There is no us, Charlie. This is something else. Something different. This isn’t us, Charlie. This is need.
I wrapped my fingers around the base of his shaft, gripping him tightly, working him with my hand. With my other hand, I reached through between his legs, moving upwards, my fingers sliding along his crack, pressing and teasing.
Charlie. The man with the newly revealed sensitive side.
His thrusting was hard and fast, hurting my mouth. I squeezed shut around him, increasing the resistance, the friction and suddenly he slowed and I could feel a throbbing as he tried to stop things happening too fast. I squeezed with my hand, held him there, and slowly the pulsing eased.
Now it was my turn.
He liked it rough, but he also liked to receive as well as to give.
I stood, put my hand to his face, cupping his chin between forefinger and thumb.
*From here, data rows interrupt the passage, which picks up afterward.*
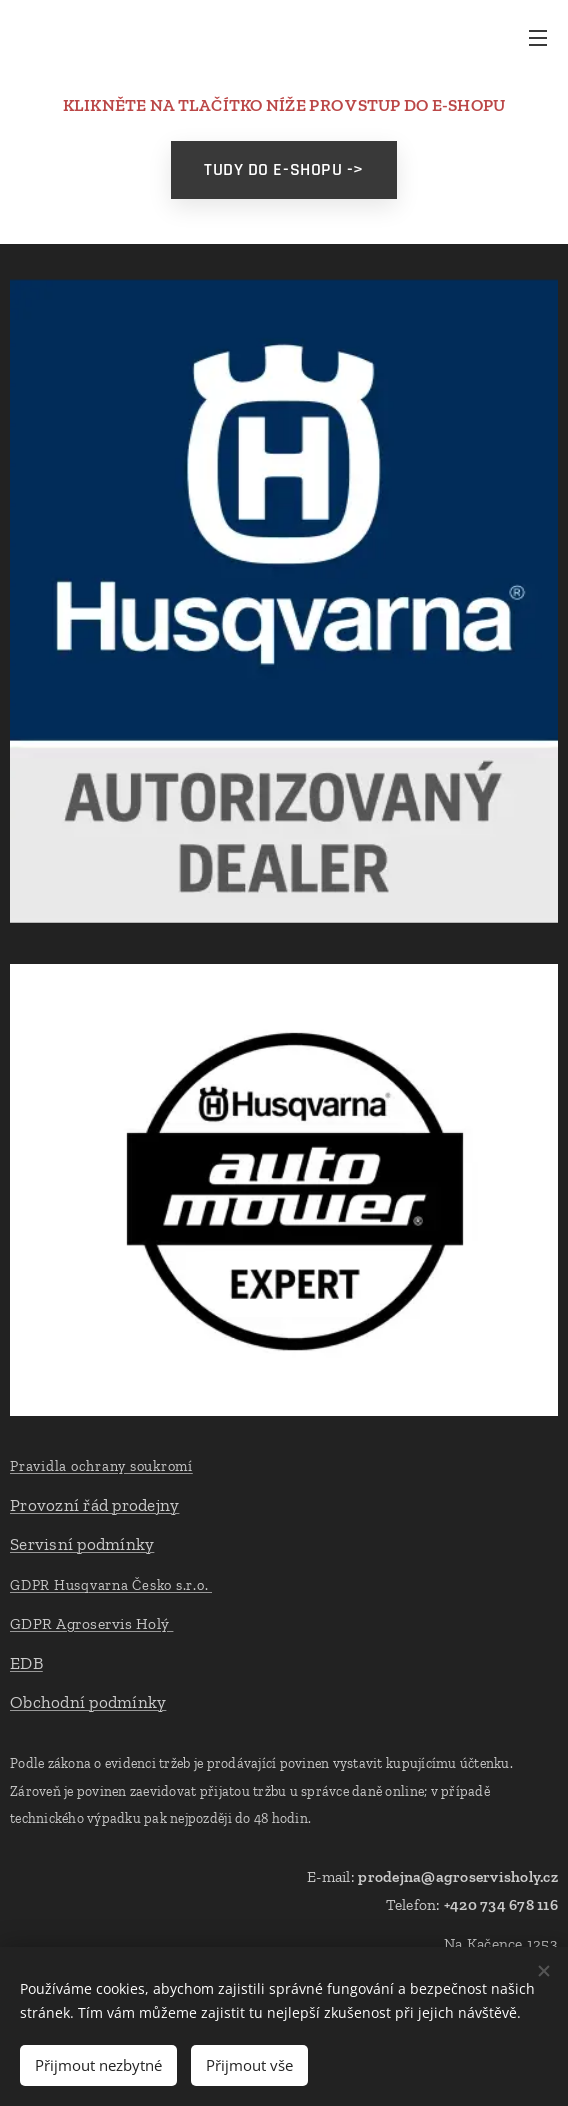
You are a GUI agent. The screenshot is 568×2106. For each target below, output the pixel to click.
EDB (26, 1663)
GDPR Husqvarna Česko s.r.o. (111, 1585)
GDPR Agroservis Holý (91, 1623)
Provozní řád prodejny (94, 1505)
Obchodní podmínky (88, 1702)
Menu (538, 38)
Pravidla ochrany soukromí (101, 1466)
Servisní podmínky (82, 1544)
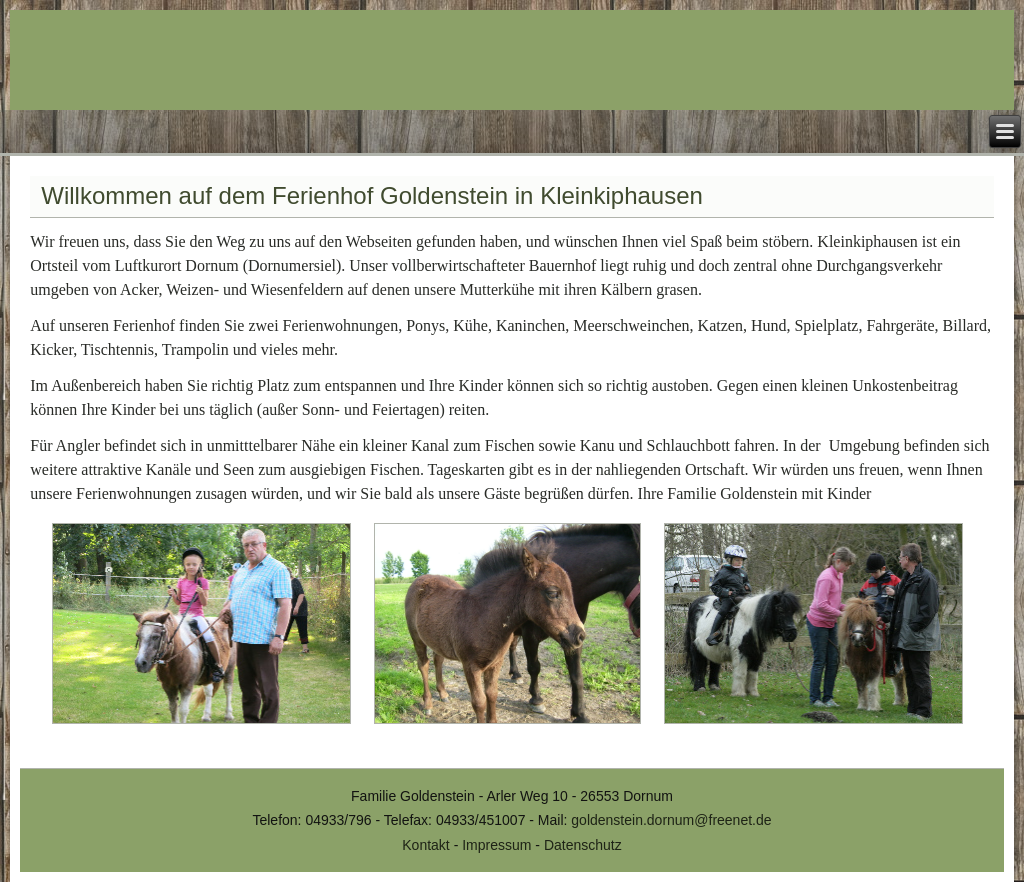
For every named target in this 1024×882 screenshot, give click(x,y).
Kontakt (425, 845)
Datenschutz (583, 845)
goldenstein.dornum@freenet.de (671, 820)
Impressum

“I’d just like to remind you,” I told him, “that there is no us.” And then I kissed him, my mouth salty from his juices, my hand still gripping his chin.
There was a door, and I pushed him back against it, manhandling him with my body.
The door swung open and there was a wide bed, windows from floor to high ceiling, the room lit only by the city spread out beyond the glass.
Charlie’s legs buckled when the backs of his knees hit the edge of the mattress. He tumbled backwards, and then I was on him, my black pencil skirt riding high. No Magic Knickers tonight, as I ground down against his hardness with the coarse lace of my thong.